Marymount University is pleased to welcome Literary Director of the Library of Congress and author, Marie Arana, as part of our ongoing McLaughlin Lecture Series
Marie Arana will be discussing her book, Latinoland: A Portrait of America's Largest and Least Understood Minority
Join the discussion on Wednesday, January 29, 2025 from 6PM - 7PM in the Reinsch Library Auditorium followed by a reception from 7PM - 8PM in the Barry Gallery
About the Author
Marie Arana is a Peruvian-American author and inaugural Literary Director of the Library of Congress. Some of her most recent positions have been Director of the National Book Festival, Chair of the John W. Kluge Center’s Cultures of the Countries of the South, and Writer at Large for The Washington Post. She received the 2020 literary award from the American Academy of Arts & Letters, the 2024 Americas Leadership Award from Inter-American Dialogue, and has written introductions for numerous works on Latin America, Hispanic identity, and biculturalism.
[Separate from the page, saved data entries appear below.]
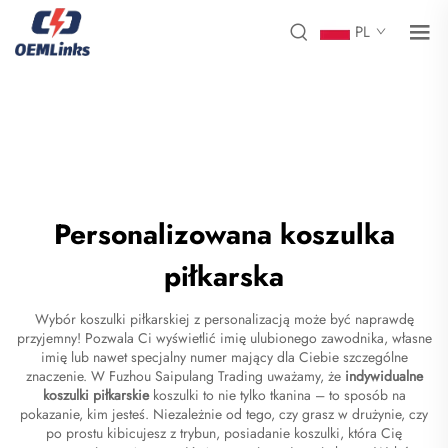
PL
Personalizowana koszulka
piłkarska
Wybór koszulki piłkarskiej z personalizacją może być naprawdę
przyjemny! Pozwala Ci wyświetlić imię ulubionego zawodnika, własne
imię lub nawet specjalny numer mający dla Ciebie szczególne
znaczenie. W Fuzhou Saipulang Trading uważamy, że
indywidualne
koszulki piłkarskie
koszulki to nie tylko tkanina – to sposób na
pokazanie, kim jesteś. Niezależnie od tego, czy grasz w drużynie, czy
po prostu kibicujesz z trybun, posiadanie koszulki, która Cię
Her most recent book, Latinoland, is an exceptional, all-encompassing overview of the American Latino population, drawn from hundreds of interviews and prodigious research that emphasizes the diversity and little-known history of our largest and fastest-growing minority. She is also the author of Bolívar: American Liberator, which won the 2014 Los Angeles Times Book Prize. Her sweeping history of Latin America, Silver, Sword, and Stone, was named Best Nonfiction Book of 2019 by the American Library Association, and was shortlisted for the 2020 Andrew Carnegie Medal of Excellence. American Chica, her memoir, was a finalist for the 2001 National Book Award, and she has also written two novels set in South America—Cellophane and Lima Nights.